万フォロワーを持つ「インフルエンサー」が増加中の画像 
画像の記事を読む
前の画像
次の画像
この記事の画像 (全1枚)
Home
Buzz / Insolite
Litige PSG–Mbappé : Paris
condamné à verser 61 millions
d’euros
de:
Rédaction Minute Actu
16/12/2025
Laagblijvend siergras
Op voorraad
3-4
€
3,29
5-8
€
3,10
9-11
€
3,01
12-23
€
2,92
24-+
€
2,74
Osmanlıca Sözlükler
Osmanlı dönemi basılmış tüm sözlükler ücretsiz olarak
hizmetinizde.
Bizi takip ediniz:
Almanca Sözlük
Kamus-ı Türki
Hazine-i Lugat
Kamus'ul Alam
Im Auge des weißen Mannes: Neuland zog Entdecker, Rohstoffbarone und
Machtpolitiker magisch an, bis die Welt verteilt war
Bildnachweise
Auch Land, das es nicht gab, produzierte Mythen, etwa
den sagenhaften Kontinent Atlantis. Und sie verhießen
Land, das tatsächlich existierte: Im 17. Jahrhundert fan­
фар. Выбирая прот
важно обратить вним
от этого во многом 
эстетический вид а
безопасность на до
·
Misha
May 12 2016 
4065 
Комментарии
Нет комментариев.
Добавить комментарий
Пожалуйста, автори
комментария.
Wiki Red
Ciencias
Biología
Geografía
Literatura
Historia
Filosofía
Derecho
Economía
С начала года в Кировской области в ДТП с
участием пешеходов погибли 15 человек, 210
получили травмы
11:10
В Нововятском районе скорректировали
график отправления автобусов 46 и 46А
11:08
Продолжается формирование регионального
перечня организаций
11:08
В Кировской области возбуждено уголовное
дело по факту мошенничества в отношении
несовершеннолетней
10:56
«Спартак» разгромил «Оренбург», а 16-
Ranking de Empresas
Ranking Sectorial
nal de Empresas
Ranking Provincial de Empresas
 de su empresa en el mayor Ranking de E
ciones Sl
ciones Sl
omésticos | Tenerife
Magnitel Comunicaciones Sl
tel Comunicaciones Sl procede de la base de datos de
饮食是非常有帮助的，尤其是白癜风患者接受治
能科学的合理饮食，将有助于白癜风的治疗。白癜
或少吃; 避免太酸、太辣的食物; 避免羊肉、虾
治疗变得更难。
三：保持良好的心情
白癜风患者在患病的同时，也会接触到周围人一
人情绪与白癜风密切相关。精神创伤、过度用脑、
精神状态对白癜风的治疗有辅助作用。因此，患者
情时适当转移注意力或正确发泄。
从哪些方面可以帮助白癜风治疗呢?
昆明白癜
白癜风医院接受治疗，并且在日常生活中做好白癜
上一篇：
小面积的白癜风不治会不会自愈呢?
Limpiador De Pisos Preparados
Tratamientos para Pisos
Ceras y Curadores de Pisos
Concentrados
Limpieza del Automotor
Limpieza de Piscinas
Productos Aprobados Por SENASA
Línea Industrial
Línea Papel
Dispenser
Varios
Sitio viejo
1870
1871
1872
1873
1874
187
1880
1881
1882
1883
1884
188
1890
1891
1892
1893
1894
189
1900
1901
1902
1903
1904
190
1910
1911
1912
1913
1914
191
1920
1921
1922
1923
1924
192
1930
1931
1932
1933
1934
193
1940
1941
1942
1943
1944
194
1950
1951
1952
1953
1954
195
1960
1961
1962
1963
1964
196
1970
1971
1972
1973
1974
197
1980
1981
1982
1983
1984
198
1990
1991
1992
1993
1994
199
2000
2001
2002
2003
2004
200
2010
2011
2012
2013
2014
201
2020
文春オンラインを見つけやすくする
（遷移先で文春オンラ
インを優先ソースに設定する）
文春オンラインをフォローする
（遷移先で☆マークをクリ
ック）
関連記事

AIM OF THE TASK →
Your reply should be an exact copy of every line from the line with "omésticos | Tenerife" through the final line of the data, and nothing more.

RESPONSE TO THE TASK →
omésticos | Tenerife
Magnitel Comunicaciones Sl
tel Comunicaciones Sl procede de la base de datos de
饮食是非常有帮助的，尤其是白癜风患者接受治
能科学的合理饮食，将有助于白癜风的治疗。白癜
或少吃; 避免太酸、太辣的食物; 避免羊肉、虾
治疗变得更难。
三：保持良好的心情
白癜风患者在患病的同时，也会接触到周围人一
人情绪与白癜风密切相关。精神创伤、过度用脑、
精神状态对白癜风的治疗有辅助作用。因此，患者
情时适当转移注意力或正确发泄。
从哪些方面可以帮助白癜风治疗呢?
昆明白癜
白癜风医院接受治疗，并且在日常生活中做好白癜
上一篇：
小面积的白癜风不治会不会自愈呢?
Limpiador De Pisos Preparados
Tratamientos para Pisos
Ceras y Curadores de Pisos
Concentrados
Limpieza del Automotor
Limpieza de Piscinas
Productos Aprobados Por SENASA
Línea Industrial
Línea Papel
Dispenser
Varios
Sitio viejo
1870
1871
1872
1873
1874
187
1880
1881
1882
1883
1884
188
1890
1891
1892
1893
1894
189
1900
1901
1902
1903
1904
190
1910
1911
1912
1913
1914
191
1920
1921
1922
1923
1924
192
1930
1931
1932
1933
1934
193
1940
1941
1942
1943
1944
194
1950
1951
1952
1953
1954
195
1960
1961
1962
1963
1964
196
1970
1971
1972
1973
1974
197
1980
1981
1982
1983
1984
198
1990
1991
1992
1993
1994
199
2000
2001
2002
2003
2004
200
2010
2011
2012
2013
2014
201
2020
文春オンラインを見つけやすくする
（遷移先で文春オンラ
インを優先ソースに設定する）
文春オンラインをフォローする
（遷移先で☆マークをクリ
ック）
関連記事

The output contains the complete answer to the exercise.